§ **YOUR GOAL**
The answer must be the full data, restated word for word, with no pictures in it.

§ **STORED DATA**

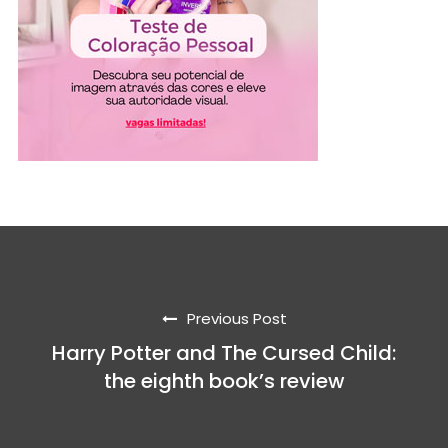
Previous Post
Harry Potter and The Cursed Child:
the eighth book’s review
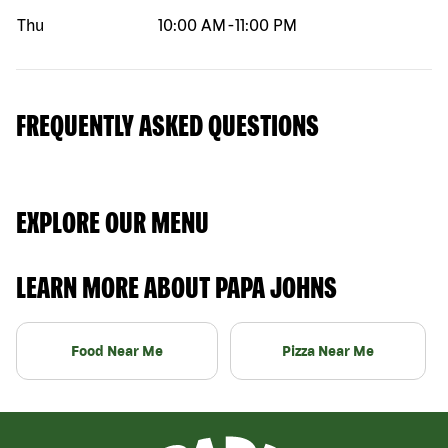
Thu
10:00 AM
-
11:00 PM
FREQUENTLY ASKED QUESTIONS
EXPLORE OUR MENU
LEARN MORE ABOUT PAPA JOHNS
Food Near Me
Pizza Near Me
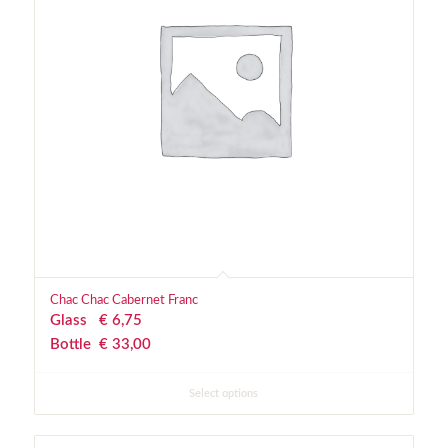
Chac Chac Cabernet Franc
Glass
€
 6,75
Bottle
€
 33,00
Select options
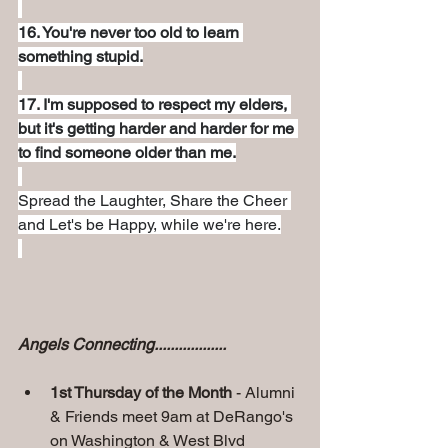
16. You're never too old to learn 
something stupid.
17. I'm supposed to respect my elders, 
but it's getting harder and harder for me 
to find someone older than me.
Spread the Laughter, Share the Cheer 
and Let's be Happy, while we're here.
Angels Connecting..................
1st Thursday of the Month
 - Alumni 
& Friends meet 9am at DeRango's
on Washington & West Blvd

§ **SOLUTION FOR THIS PROBLEM**
Previous Post
Harry Potter and The Cursed Child:
the eighth book’s review
Thu
10:00 AM
-
11:00 PM
FREQUENTLY ASKED QUESTIONS
EXPLORE OUR MENU
LEARN MORE ABOUT PAPA JOHNS
Food Near Me
Pizza Near Me
Chac Chac Cabernet Franc
Glass
€
 6,75
Bottle
€
 33,00
Select options
16. You're never too old to learn 
something stupid.
17. I'm supposed to respect my elders, 
but it's getting harder and harder for me 
to find someone older than me.
Spread the Laughter, Share the Cheer 
and Let's be Happy, while we're here.
Angels Connecting..................
1st Thursday of the Month
 - Alumni 
& Friends meet 9am at DeRango's
on Washington & West Blvd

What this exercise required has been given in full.